Prabowo Subianto menambahkan bahwa meski ada beberapa kendala, ia akan turun tangan langsung mengawasi seluruh proses pelaksanaan kerja sama bilateral antara Indonesia dengan Rusia. Prabowo menegaskan bahwa ia akan memantau setiap langkah.
"Ada satu-dua yang perlu kita percepat, saya akan segera menangani sendiri, terutama antara hubungan moneter di antara kedua pihak, saya akan mengawasi sendiri," tegas Prabowo Subianto. Ia menekankan pentingnya kecepatan dalam proses tersebut.
Pada Desember lalu, Indonesia dan Uni Ekonomi Eurasia (EAEU) berencana menandatangani kesepakatan perdagangan bebas. Melalui kesepakatan ini, banyak komoditas akan dikenai tarif nol. Kesepakatan ini diharapkan dapat memperkuat hubungan ekonomi kedua negara.

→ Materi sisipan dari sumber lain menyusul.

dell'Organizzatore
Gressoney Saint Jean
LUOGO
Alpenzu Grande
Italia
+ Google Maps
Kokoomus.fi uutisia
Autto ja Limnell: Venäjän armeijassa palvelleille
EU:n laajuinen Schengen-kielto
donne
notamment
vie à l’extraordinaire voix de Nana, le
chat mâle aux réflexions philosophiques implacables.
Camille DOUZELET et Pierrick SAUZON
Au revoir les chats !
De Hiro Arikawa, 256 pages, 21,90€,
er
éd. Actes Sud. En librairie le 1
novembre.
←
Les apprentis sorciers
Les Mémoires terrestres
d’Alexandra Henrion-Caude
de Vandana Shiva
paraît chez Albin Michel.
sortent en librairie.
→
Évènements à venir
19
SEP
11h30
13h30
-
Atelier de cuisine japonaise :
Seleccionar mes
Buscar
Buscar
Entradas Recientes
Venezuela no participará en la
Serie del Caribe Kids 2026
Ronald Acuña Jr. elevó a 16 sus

Budi Santoso mengatakan, perjanjian dagang baru ini berpotensi akan membuka peluang pasar di negara-negara anggota EAEU yaitu Kazakhstan, Rusia, Armenia, Belarusia, dan Kyrgystan. "Kita bisa masuk ke negara-negara Belarusia dan EAEU terkait produk-produk kita seperti tekstil, produk tekstil, alas kaki, CPO. Ya kita mempunyai potensi pasar yang cukup bagus di sana," kata Budi Santoso. Budi juga menekankan potensi pasar bagi produk tekstil dan alas kaki.
Indonesia‑EAEU FTA akan membuka peluang terhadap lebih dari 90% produk ekspor asal RI bebas dari tarif impor. Produk tersebut mulai dari komoditas perkebunan seperti sawit hingga produk tekstil. Produk-produk tersebut mulai dari komoditas perkebunan seperti sawit hingga produk tekstil.

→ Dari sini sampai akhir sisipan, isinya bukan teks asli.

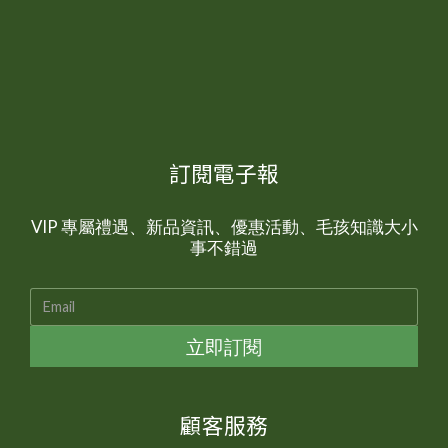
訂閱電子報
VIP 專屬禮遇、新品資訊、優惠活動、毛孩知識大小
事不錯過
立即訂閱
顧客服務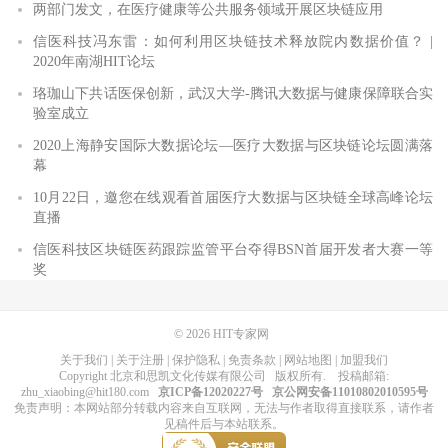
两部门发文，在医疗健康等公共服务领域开展区块链应用
信医科技冯东雷：如何利用区块链技术释放院内数据价值？ |
2020年南湖HIT论坛
珞珈山下共话医保创新，武汉大学-腾讯大数据与健康保障联合实
验室成立
2020上海静安国际大数据论坛—医疗大数据与区块链论坛圆满落
幕
10月22日，邀您在线观看首届医疗大数据与区块链全球高峰论坛
直播
信医科技区块链医药跟踪监管平台夺得BSN首届开发者大赛一等
奖
© 2026
HIT专家网
关于我们
|
关于注册
|
保护隐私
|
免责条款
|
网站地图
|
加盟我们
Copyright
北京和思凯文化传媒有限公司
版权所有
. 投稿邮箱:
zhu_xiaobing@hit180.com
京ICP备12020227号
京公网安备11010802010595号
免责声明：本网站部分转载内容来自互联网，无法与作者取得直接联系，请作者
见稿件后与本站联系。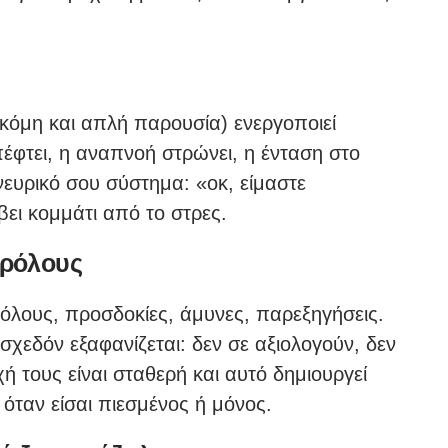
ακόμη και απλή παρουσία) ενεργοποιεί
φτει, η αναπνοή στρώνει, η ένταση στο
νευρικό σου σύστημα: «οκ, είμαστε
ει κομμάτι από το στρες.
 ρόλους
όλους, προσδοκίες, άμυνες, παρεξηγήσεις.
σχεδόν εξαφανίζεται: δεν σε αξιολογούν, δεν
ή τους είναι σταθερή και αυτό δημιουργεί
 όταν είσαι πιεσμένος ή μόνος.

Selain itu, Deputi Bidang Koordinasi Kerja Sama Ekonomi dan Investasi Kemenko Perekonomian RI, Edi Prio Pambudi, bersama Deputi Menteri Pembangunan Ekonomi Federasi Rusia, Vladimir Illichev, menandatangani Protokol Pertemuan ke-7 Working Group on Trade, Investment, and Industry (WGTII) RI‑Rusia pada Kamis, 9 April 2026. Protokol tersebut ditandatangani di ruang pertemuan resmi di Moskwa.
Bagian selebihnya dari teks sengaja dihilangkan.